Work request:
I would like each line of the data that holds the word "Favorites" copied out.

Supplied information:

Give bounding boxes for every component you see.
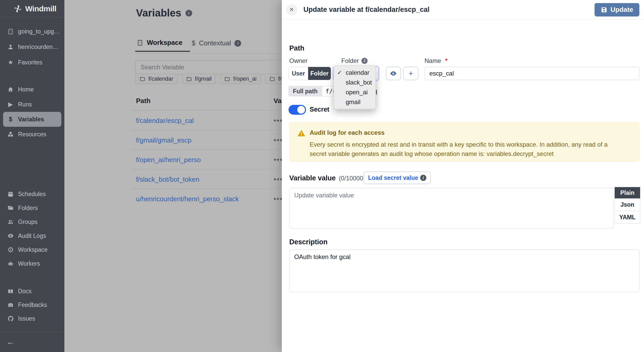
- dropdown-option-open-ai[interactable]: open_ai: [334, 87, 376, 97]
- description-textarea[interactable]: OAuth token for gcal: [289, 249, 639, 292]
- eye-icon: [390, 70, 397, 77]
- book-icon: [7, 288, 14, 295]
- sidebar-item-feedbacks[interactable]: Feedbacks: [0, 298, 64, 312]
- users-gear-icon: [7, 219, 14, 225]
- boxes-icon: [7, 131, 14, 137]
- sidebar-item-runs[interactable]: ▶ Runs: [0, 97, 64, 112]
- sidebar-item-docs[interactable]: Docs: [0, 284, 64, 298]
- sidebar-item-workers[interactable]: Workers: [0, 257, 64, 271]
- dropdown-option-label: gmail: [346, 98, 360, 106]
- close-icon[interactable]: ×: [286, 4, 297, 15]
- description-heading: Description: [289, 238, 328, 246]
- sidebar-item-schedules[interactable]: Schedules: [0, 187, 64, 201]
- eye-icon: [7, 232, 14, 239]
- dropdown-option-label: slack_bot: [346, 79, 372, 86]
- home-icon: [7, 86, 14, 93]
- play-icon: ▶: [7, 101, 14, 108]
- sidebar-item-variables[interactable]: $ Variables: [3, 112, 61, 127]
- folder-label: Folder i: [341, 57, 368, 64]
- sidebar-item-user[interactable]: henricourden…: [0, 39, 64, 55]
- folder-dropdown-menu: ✓ calendar slack_bot open_ai gmail: [334, 65, 376, 109]
- name-label: Name *: [425, 57, 447, 64]
- folders-label: Folders: [18, 205, 38, 212]
- user-name: henricourden…: [18, 44, 58, 51]
- sidebar-item-resources[interactable]: Resources: [0, 127, 64, 142]
- sidebar-item-workspace-switcher[interactable]: going_to_upg…: [0, 24, 64, 39]
- owner-kind-folder[interactable]: Folder: [308, 67, 331, 80]
- dropdown-option-gmail[interactable]: gmail: [334, 97, 376, 107]
- dropdown-option-label: open_ai: [346, 89, 368, 96]
- audit-log-warning: Audit log for each access Every secret i…: [289, 122, 639, 162]
- owner-kind-user[interactable]: User: [289, 67, 308, 80]
- warning-icon: [297, 129, 306, 137]
- discord-icon: [7, 302, 14, 308]
- sidebar: Windmill going_to_upg… henricourd: [0, 0, 64, 352]
- workspace-label: Workspace: [18, 246, 48, 253]
- arrow-left-icon: ←: [7, 338, 14, 346]
- plus-icon: +: [409, 69, 413, 78]
- variable-name-input[interactable]: [425, 67, 639, 80]
- drawer-header: × Update variable at f/calendar/escp_cal…: [282, 0, 644, 20]
- sidebar-item-audit-logs[interactable]: Audit Logs: [0, 229, 64, 243]
- format-plain-button[interactable]: Plain: [615, 187, 640, 198]
- add-folder-button[interactable]: +: [403, 67, 418, 80]
- update-variable-drawer: × Update variable at f/calendar/escp_cal…: [282, 0, 644, 352]
- toggle-knob: [297, 106, 305, 114]
- github-icon: [7, 315, 14, 322]
- runs-label: Runs: [18, 101, 32, 108]
- format-toggle-group: Plain Json YAML: [615, 187, 640, 224]
- workspace-group: going_to_upg… henricourden… ★ Favorites: [0, 24, 64, 70]
- sidebar-item-folders[interactable]: Folders: [0, 201, 64, 215]
- sidebar-item-favorites[interactable]: ★ Favorites: [0, 55, 64, 70]
- info-icon: i: [361, 58, 368, 64]
- info-icon: i: [420, 175, 426, 181]
- format-yaml-button[interactable]: YAML: [615, 211, 640, 224]
- update-button-label: Update: [611, 6, 633, 14]
- drawer-title: Update variable at f/calendar/escp_cal: [303, 6, 429, 14]
- groups-label: Groups: [18, 219, 37, 225]
- dropdown-option-slack-bot[interactable]: slack_bot: [334, 78, 376, 87]
- calendar-icon: [7, 191, 14, 197]
- sidebar-item-workspace-settings[interactable]: ⚙ Workspace: [0, 243, 64, 257]
- check-icon: ✓: [337, 69, 342, 76]
- app-root: Windmill going_to_upg… henricourd: [0, 0, 644, 352]
- favorites-label: Favorites: [18, 59, 43, 66]
- app-title: Windmill: [25, 4, 56, 13]
- drawer-body: Path Owner Folder i Name * User Folder c…: [282, 20, 644, 352]
- dropdown-option-label: calendar: [346, 69, 369, 76]
- save-icon: [601, 6, 607, 13]
- gear-icon: ⚙: [7, 246, 14, 254]
- secondary-nav: Schedules Folders: [0, 187, 64, 271]
- audit-logs-label: Audit Logs: [18, 232, 46, 239]
- dropdown-option-calendar[interactable]: ✓ calendar: [334, 68, 376, 78]
- logo-row[interactable]: Windmill: [0, 0, 64, 18]
- windmill-logo-icon: [13, 4, 22, 13]
- issues-label: Issues: [18, 315, 35, 322]
- robot-icon: [7, 261, 14, 267]
- required-asterisk: *: [445, 57, 447, 64]
- view-folder-button[interactable]: [386, 67, 401, 80]
- home-label: Home: [18, 86, 34, 93]
- warning-body: Every secret is encrypted at rest and in…: [310, 140, 624, 158]
- sidebar-item-home[interactable]: Home: [0, 82, 64, 97]
- secret-toggle[interactable]: [289, 105, 306, 115]
- workspace-name: going_to_upg…: [18, 28, 60, 35]
- update-button[interactable]: Update: [595, 3, 639, 16]
- sidebar-item-groups[interactable]: Groups: [0, 215, 64, 229]
- full-path-label: Full path: [289, 86, 322, 96]
- footer-nav: Docs Feedbacks Issues: [0, 284, 64, 352]
- warning-title: Audit log for each access: [310, 129, 385, 136]
- schedules-label: Schedules: [18, 191, 46, 198]
- variable-value-textarea[interactable]: [289, 188, 613, 229]
- load-secret-value-button[interactable]: Load secret value i: [364, 172, 431, 184]
- folder-open-icon: [7, 205, 14, 211]
- name-label-text: Name: [425, 57, 441, 64]
- secret-toggle-label: Secret: [310, 106, 329, 113]
- owner-kind-toggle: User Folder: [289, 67, 331, 80]
- format-json-button[interactable]: Json: [615, 198, 640, 211]
- collapse-sidebar-button[interactable]: ←: [0, 332, 64, 352]
- user-icon: [7, 44, 14, 50]
- sidebar-item-issues[interactable]: Issues: [0, 312, 64, 325]
- resources-label: Resources: [18, 131, 46, 138]
- building-icon: [7, 28, 14, 35]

Your solution:
- workspace-group: going_to_upg… henricourden… ★ Favorites: [0, 24, 64, 70]
- sidebar-item-favorites[interactable]: ★ Favorites: [0, 55, 64, 70]
- favorites-label: Favorites: [18, 59, 43, 66]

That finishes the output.